Council bosses brand consultation on mandatory jabs ‘unhelpful’

Photograph: Flickr.

Islington Council’s chief executive has criticised a government consultation on mandatory vaccinations for social care staff as “not particularly helpful”.

Top officer Linzi Roberts-Egan was speaking in a regular briefing to councillors on the pandemic, with community safety and coronavirus response lead Cllr Sue Lukes calling for a “very strong response” to the government consultation.

Councillor and officer united in saying that the approach Islington Council prefers is one of “encouraging” staff to take the jab rather than “forcing” them to do so.

Roberts-Egan revealed that borough bosses had been “particularly concerned” after Christmas with low rates of take-up among adult social care staff, though more recent figures showed an “incremental rise”.

She said: “There is still consultation at the moment out from government to seek views as to whether it should be mandatory for those staff who work in social care to have a vaccination. I wouldn’t offer a political view on [the consultation]. 

“As a professional, I don’t think that is particularly helpful. I think it is much more incumbent on us to encourage, offer advice support and education rather than to categorically say, ‘In order to do this job, you must do the following’.

“The reason I would say that is that evidence we have to date is people coming on board when it is a collaborative conversation rather than an order. Secondly, it is incredibly hard to attract staff into adult social care, and we don’t need anything that is actually going to cause that to be made even more fragile.”

Lukes added: “It’s not just that it goes against so many other principles, that it potentially disadvantages so many people who already suffer so much disadvantage, there’s also no real public health argument for it.

“We do know that the vaccination does not actually stop people necessarily getting infected, and it is possible that vaccinated people will pass on infection.”

According to the most recent NHS data, 45.5 per cent of Islington’s older adult care homes could report that at least 80 per cent of total staff have been vaccinated with at least one dose.

The government recently announced it is considering amending social care regulations so that older adult care home providers would only be able to use staff who had got the jab or were legitimately medical exempt, with a 21 May deadline for responses to the consultation.
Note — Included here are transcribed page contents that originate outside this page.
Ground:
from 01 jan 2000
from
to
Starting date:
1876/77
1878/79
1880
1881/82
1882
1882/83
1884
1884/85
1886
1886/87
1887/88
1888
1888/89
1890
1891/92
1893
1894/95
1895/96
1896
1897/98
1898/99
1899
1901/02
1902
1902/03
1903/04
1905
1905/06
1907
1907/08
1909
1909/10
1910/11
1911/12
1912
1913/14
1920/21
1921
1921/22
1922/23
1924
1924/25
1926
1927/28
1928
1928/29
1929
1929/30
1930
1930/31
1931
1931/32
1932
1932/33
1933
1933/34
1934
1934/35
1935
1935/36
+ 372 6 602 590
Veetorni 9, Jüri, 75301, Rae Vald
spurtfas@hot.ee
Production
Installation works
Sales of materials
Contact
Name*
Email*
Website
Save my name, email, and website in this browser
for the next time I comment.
Experts sitting on the social care working group of the Scientific Advisory Group for Emergencies (SAGE) have advised that 80 per cent of staff and 90 per cent of residents need vaccinating for a minimum level of protection against Covid outbreaks, with only 53 per cent of English older adult homes currently meeting this threshold.
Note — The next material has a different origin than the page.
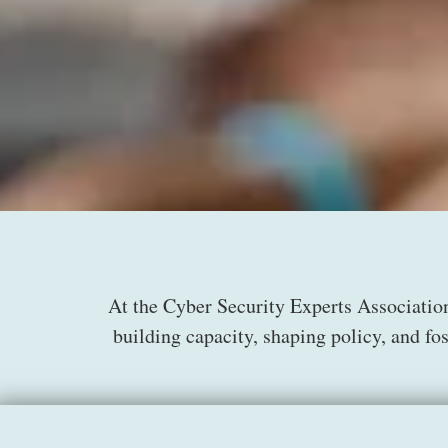
At the Cyber Security Experts Associatio
building capacity, shaping policy, and fo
The staff vaccination rate is below 80 per cent in all 32 London boroughs currently, with 27 local authority areas in England below 70 per cent. 
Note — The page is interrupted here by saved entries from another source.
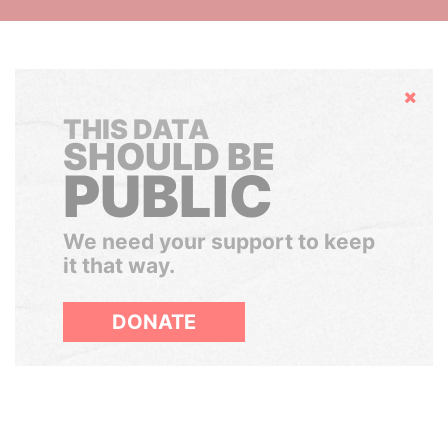
Hide
THIS DATA
SHOULD BE
PUBLIC
We need your support to keep
it that way.
DONATE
Introducing the consultation, health secretary Matt Hancock said: “Older people living in care homes are most at risk of suffering serious consequences of Covid-19 and we have seen the grave effects the virus has had on this group.

“Making vaccines a condition of deployment is something many care homes have called for, to help them provide greater protection for staff and residents in older people’s care homes and so save lives.”

The council is understood to be avoiding the phrase ‘vaccine hesitancy’ in encouraging staff to receive the injection.

Roberts-Egan said: “People don’t see themselves as hesitant, they see themselves as curious. They want to understand more, and have a right to understand more, so that language could be perceived as somewhat derogatory, punitive, and pointing them out as being different when in fact they have taken a different approach.”

Quizzed by Green Cllr Caroline Russell on the borough’s preparedness for surge testing if it became necessary, Roberts-Egan replied that she was “confident” Islington was ready.

She said local officials had learnt from other boroughs that the correct approach was to focus on chains of transmission rather than a blanket search across an area.

Islington’s transmission rate of the virus across all ages, according to the most recent statistics, is 17.3 per 100,000 people, against a national average of 25.8.